A second capesize in three weeks has been reported sold for demolition, suggesting that underwhelming earnings for such ships may yet provide work for underemployed scrapyards.

Cash buyer Best Oasis said in its latest weekly report that the 174,100-dwt Star Tianjin (built 2004) is heading towards the scrapyard.

According to Clarksons, the vessel is changing hands for $600 per ldt on an “as is” basis in the east Indian port of Vizag.

Chartworld Shipping, the Lou Kollakis-led company listed as manager of the ship, did not respond to a request for comment. Until late last year, the Star Tianjin was trading as Mineral Tianjin in the fleet of Belgium’s Bocimar.

If confirmed, the Star Tianjin would be the youngest capesize to be sold for demolition since December 2020, according to VesselsValue.

The “premium price” reflects a large quantity of bunker fuel remaining on board, Clarksons said, and there is “speculation the unit could be fixed for a short trade”.

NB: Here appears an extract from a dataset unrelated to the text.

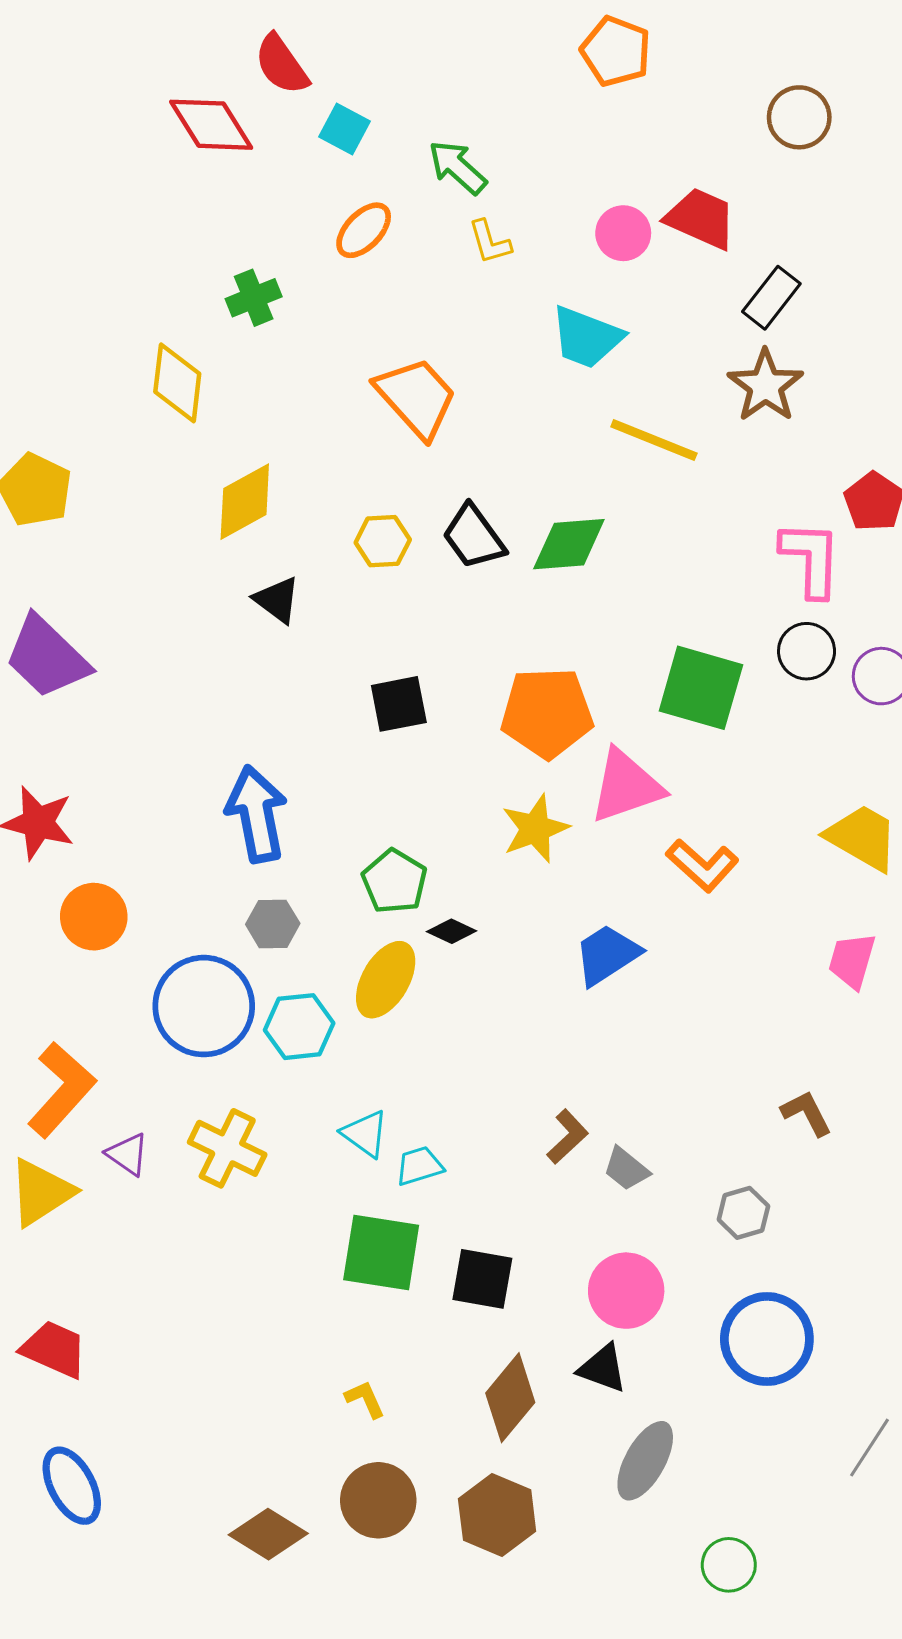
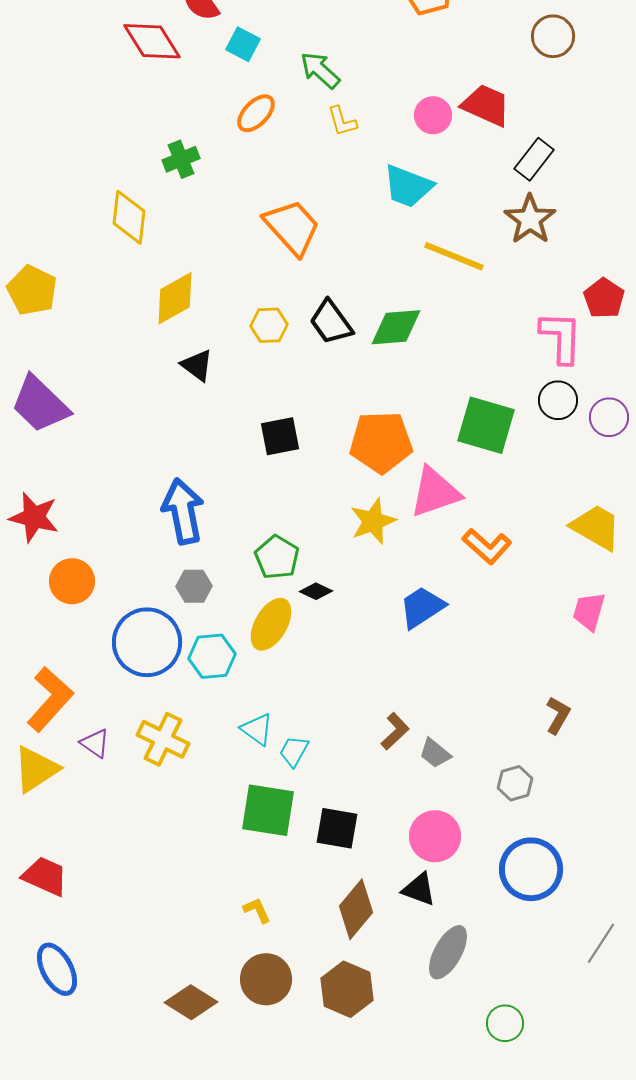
brown L-shape: (807, 1113) -> (558, 715), turned 57
cyan trapezoid: (419, 1166) -> (294, 751), turned -44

Regardless of the deal’s particularities, however, a second sale of a capesize within three weeks can only mean good news for a demolition market that has been disappointing.

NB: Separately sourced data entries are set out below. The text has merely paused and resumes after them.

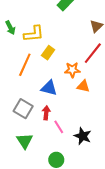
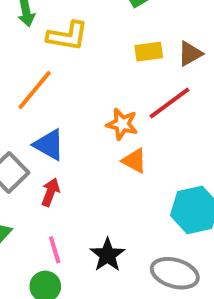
yellow rectangle: (48, 53) -> (149, 52), moved, turned 32
blue triangle: (49, 88) -> (49, 145), moved
pink line: (59, 127) -> (55, 250), moved

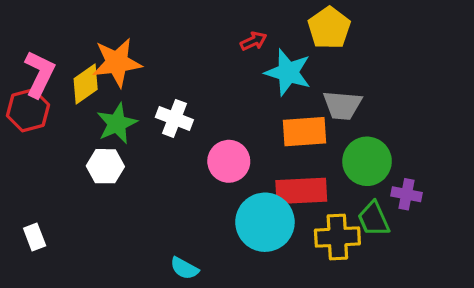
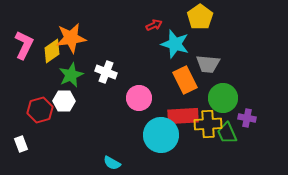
red hexagon: (28, 110) -> (40, 110), moved
orange rectangle: (304, 132) -> (185, 80), turned 68
yellow cross: (337, 237) -> (208, 124), moved

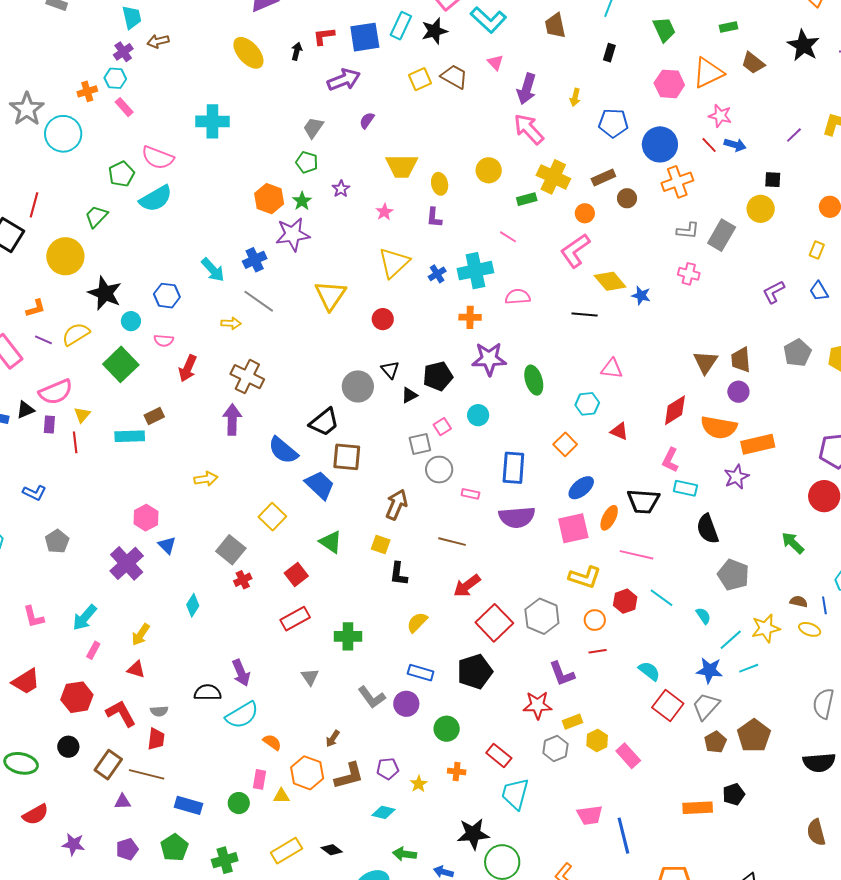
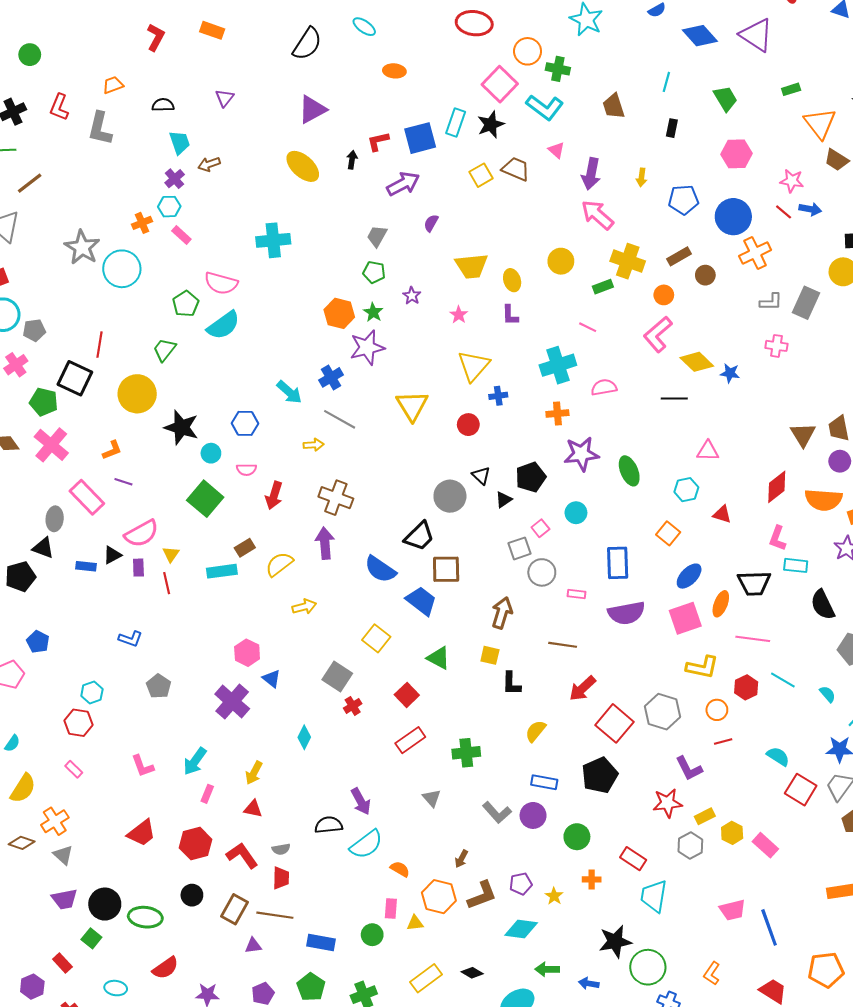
brown trapezoid: (753, 63) -> (836, 160), moved
orange triangle: (708, 73) -> (820, 123), moved, turned -36
blue cross: (437, 274) -> (498, 396), moved, turned 30
yellow semicircle: (76, 334) -> (279, 564), moved
cyan diamond: (383, 812) -> (521, 929), size x1.4

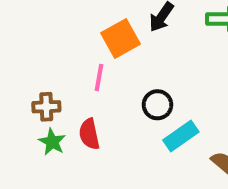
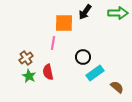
orange square: (120, 38) -> (64, 23), turned 30
brown cross: (46, 107) -> (26, 58), turned -32

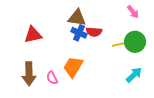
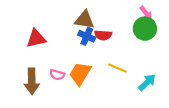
green circle: (135, 42) -> (145, 29), moved
yellow line: (121, 44) -> (117, 68), moved, turned 36
pink semicircle: (52, 78) -> (57, 75), moved, turned -48

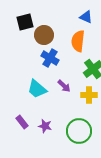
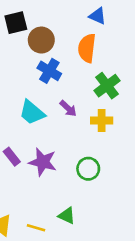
purple star: (45, 126) -> (43, 162), size x1.5
green circle: (79, 131) -> (88, 169), size x0.7

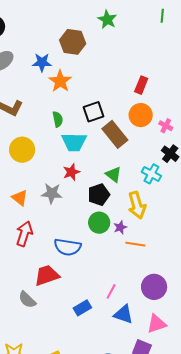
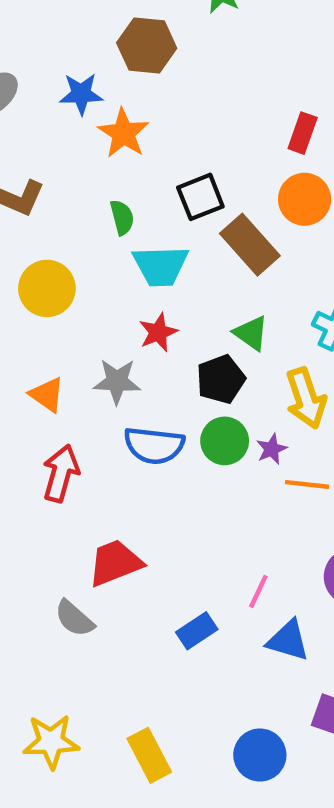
blue semicircle: (67, 247) -> (154, 445), moved

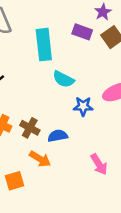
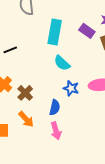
blue semicircle: (58, 136) -> (55, 108), moved, turned 98
pink arrow: (99, 164) -> (56, 131), moved

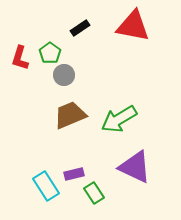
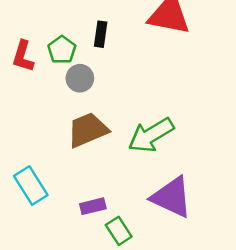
black rectangle: (80, 28) -> (101, 34), moved, turned -48
cyan rectangle: (46, 186) -> (31, 186), moved

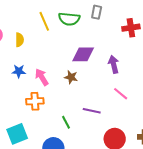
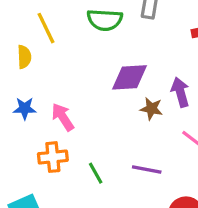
yellow line: (44, 21) -> (46, 28), moved
brown star: (71, 77) -> (151, 109), moved
green line: (66, 122) -> (96, 173), moved

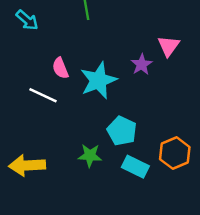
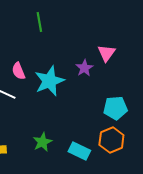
cyan pentagon: (122, 131) -> (115, 108), moved, turned -30
green star: (90, 156) -> (42, 142), turned -30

According to the latest Clarksons figures, demolition sales have declined at an annual pace of 41% so far this year to 9.4m dwt.

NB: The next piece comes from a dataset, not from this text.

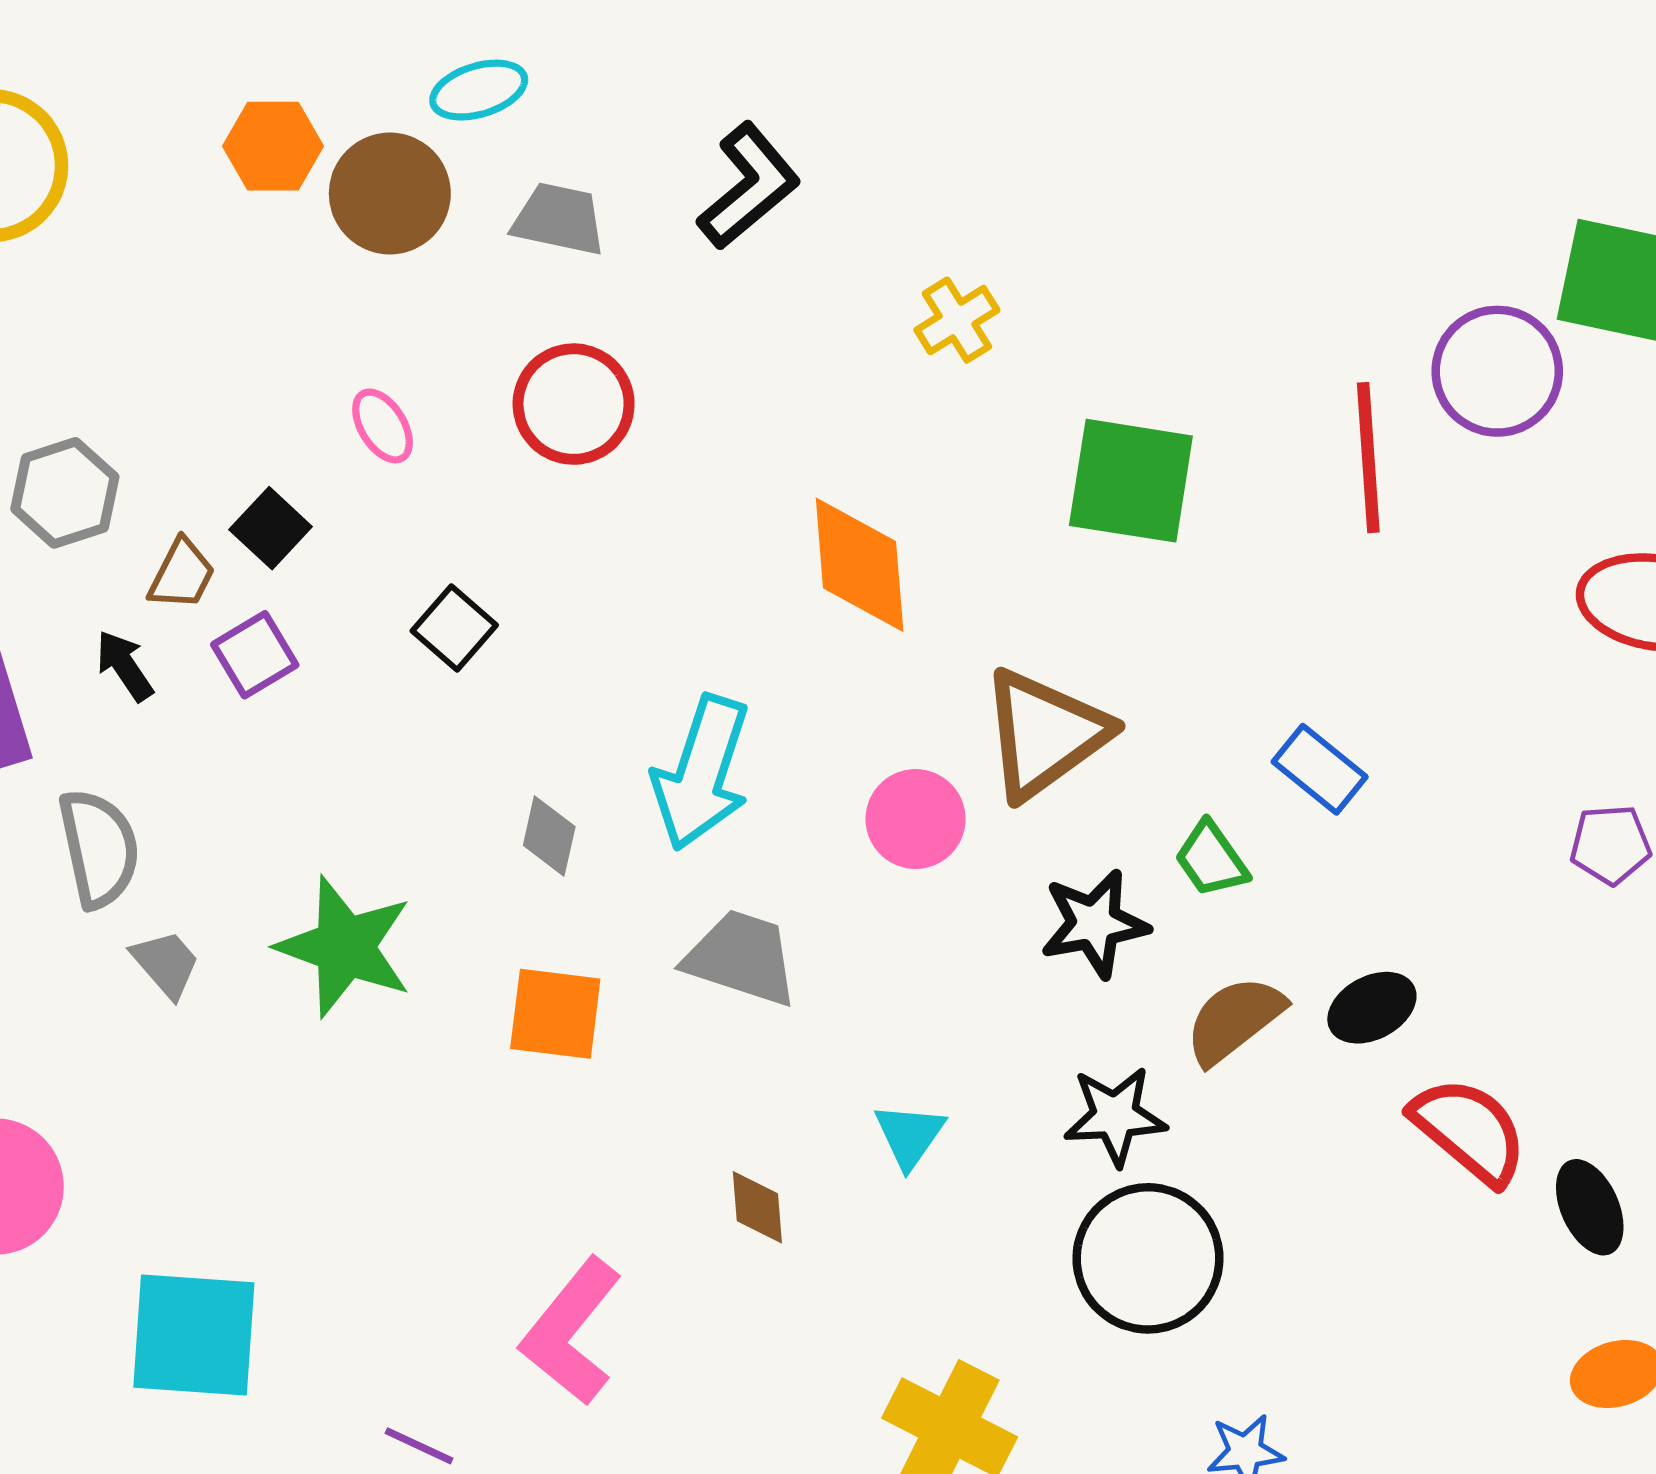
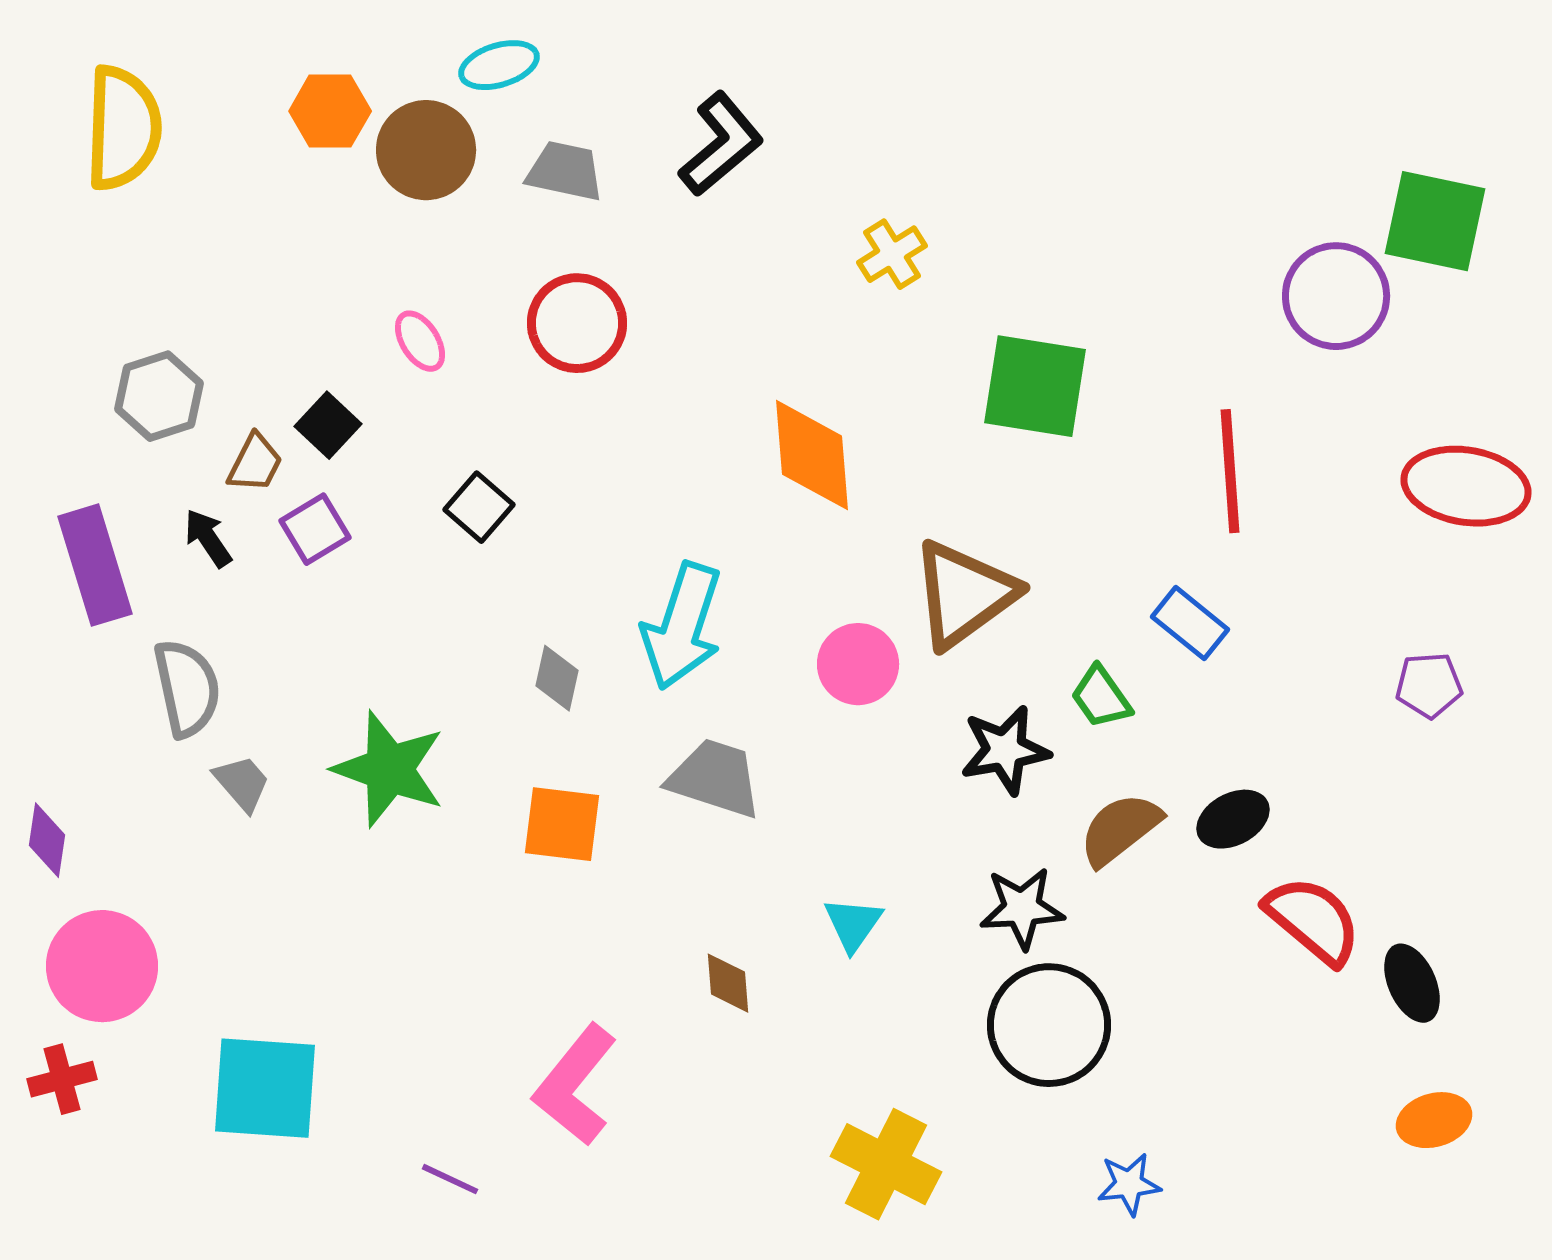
red line: (1368, 458) -> (1230, 471), moved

“Against the backdrop of cooling bulk carrier earnings, there appears to be potential for an increase in older bulk carrier tonnage entering the recycling market,” Clarksons said.

Older and less fuel-efficient capesizes without scrubbers have fared particularly badly in freight markets lately, with earnings consistently below operating expenses.

A first step in removing some of that tonnage came in mid-August, when Golden Union, another Greek owner, reportedly sold its oldest ship, the 171,500-dwt Captain Veniamis (built 2001), for about $550 per ldt.

Any large-scale scrapping revival, however, looks unlikely so long as India remains the only destination where large units can be scrapped.

Floods affecting large parts of Pakistan have “severely disrupted” activity at demolition yards there.

Rivals in Bangladesh continue facing financial constraints as yards are barred from obtaining letters of credit above $3m.

“End-buyers from Alang are maintaining their offer price levels due to the pertaining scarcity of units available in the recycling market resulting in competitive bidding among recyclers to secure tonnage,” Best Oasis wrote.